Yeah, he was sure he'd ended up 'landing' in an undignified heap after that spill off the bike. He'd landed so hard, he'd accepted Vic's help getting back to the path.

"Dunno why you're sitting there, wincing." Vic commented. "I'm the one in pain over here. You should see the bruise on my chest from the bike tire."

"Dunno Vic, maybe 'cause you threw me into a railing?"

Vic scowled, drank some coffee so he didn't snap back.

Last night, after dinner, he and Clay had gotten into it on the outdoor patio over the way Vic was treating the staff. Yes, he did feel it was their job to cater to his needs, whatever he wanted, to clean up after him and he didn't see why he should say thank you, please or tip the waiters, maids, housekeeping, laundry or room service, or the porters. Since this was an 'all inclusive' resort, and his stay was being paid for, he felt gratuities should be included.

Though he and Clay hadn't discussed it, someone was paying for the four of them to stay here and it wasn't cheap. To their trained eye, and Mrs. Bonsky's comment about the directions, it was obvious that neither Betty nor her mother had ever been here before. The ladies didn't know what to do or how to interact with many of the guests who obviously had been here before.

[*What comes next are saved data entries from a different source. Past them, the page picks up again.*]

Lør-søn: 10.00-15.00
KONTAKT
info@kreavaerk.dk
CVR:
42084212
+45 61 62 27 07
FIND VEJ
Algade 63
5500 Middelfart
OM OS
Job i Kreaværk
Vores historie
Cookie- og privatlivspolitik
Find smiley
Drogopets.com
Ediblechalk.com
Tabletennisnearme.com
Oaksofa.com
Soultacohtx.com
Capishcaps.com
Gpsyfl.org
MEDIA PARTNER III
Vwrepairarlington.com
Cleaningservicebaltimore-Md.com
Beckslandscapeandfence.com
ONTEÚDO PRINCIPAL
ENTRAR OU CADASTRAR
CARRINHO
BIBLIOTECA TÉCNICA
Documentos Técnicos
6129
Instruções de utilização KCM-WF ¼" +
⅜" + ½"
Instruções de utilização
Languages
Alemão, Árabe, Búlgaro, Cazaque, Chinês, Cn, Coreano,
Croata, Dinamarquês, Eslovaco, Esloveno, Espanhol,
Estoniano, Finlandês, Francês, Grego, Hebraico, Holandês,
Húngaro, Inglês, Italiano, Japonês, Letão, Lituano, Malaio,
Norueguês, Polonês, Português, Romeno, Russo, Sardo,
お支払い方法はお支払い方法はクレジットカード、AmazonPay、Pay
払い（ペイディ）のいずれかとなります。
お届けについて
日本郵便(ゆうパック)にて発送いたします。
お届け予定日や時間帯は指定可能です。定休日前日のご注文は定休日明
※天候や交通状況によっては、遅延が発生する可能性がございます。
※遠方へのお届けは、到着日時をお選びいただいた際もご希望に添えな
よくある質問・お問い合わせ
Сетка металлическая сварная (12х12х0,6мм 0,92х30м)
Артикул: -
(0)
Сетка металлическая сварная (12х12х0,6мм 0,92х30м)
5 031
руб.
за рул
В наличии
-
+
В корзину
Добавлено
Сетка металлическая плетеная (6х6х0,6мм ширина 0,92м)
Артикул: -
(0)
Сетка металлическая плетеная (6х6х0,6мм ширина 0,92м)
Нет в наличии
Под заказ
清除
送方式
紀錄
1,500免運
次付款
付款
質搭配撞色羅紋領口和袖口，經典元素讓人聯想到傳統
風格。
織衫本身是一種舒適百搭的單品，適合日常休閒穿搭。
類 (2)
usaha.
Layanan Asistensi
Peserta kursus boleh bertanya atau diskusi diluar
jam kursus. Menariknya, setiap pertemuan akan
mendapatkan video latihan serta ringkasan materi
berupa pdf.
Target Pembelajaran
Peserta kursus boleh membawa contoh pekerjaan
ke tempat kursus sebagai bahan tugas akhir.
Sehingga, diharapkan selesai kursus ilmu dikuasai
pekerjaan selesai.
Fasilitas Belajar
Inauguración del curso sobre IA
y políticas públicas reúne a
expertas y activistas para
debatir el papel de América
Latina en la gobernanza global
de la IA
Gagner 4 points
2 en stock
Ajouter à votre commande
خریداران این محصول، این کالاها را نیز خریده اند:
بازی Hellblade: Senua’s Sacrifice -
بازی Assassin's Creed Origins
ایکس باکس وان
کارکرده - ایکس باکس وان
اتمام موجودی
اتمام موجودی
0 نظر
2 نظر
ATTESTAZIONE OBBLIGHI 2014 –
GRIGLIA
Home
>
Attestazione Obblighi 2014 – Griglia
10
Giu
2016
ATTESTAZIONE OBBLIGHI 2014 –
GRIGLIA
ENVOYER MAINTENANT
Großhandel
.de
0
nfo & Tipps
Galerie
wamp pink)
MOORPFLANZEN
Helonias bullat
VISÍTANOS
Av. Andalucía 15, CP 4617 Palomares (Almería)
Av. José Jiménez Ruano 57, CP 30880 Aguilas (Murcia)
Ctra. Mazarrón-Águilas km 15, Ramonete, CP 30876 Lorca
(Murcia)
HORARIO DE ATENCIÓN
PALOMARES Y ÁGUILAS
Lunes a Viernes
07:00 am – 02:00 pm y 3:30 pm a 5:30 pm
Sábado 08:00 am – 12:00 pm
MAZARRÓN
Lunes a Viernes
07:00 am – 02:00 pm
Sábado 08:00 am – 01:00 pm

So yeah, he'd been sent on a forced 'vacation' to babysit Clay, he didn't know why and he wasn't any too happy about it. He just hadn't figured out the role the ladies played in this trip, but he damn well bet Spenser had.

He didn't see why he had to spend his own money on tips or why Clay made such a big deal about it. He didn't even know why he was here. He didn't want to be. When he'd asked why he had to go, he'd been told it was his fault Clay – he begged to differ – was hurt and his responsibility to make sure Clay rested and healed without further issue. Whatever. He was wasting his time, his talent. He was trained for combat, not…not…well, not this. Not rusticating in the hills with old people.

He didn't see how anything was his fault, but there was no arguing with Blackburn.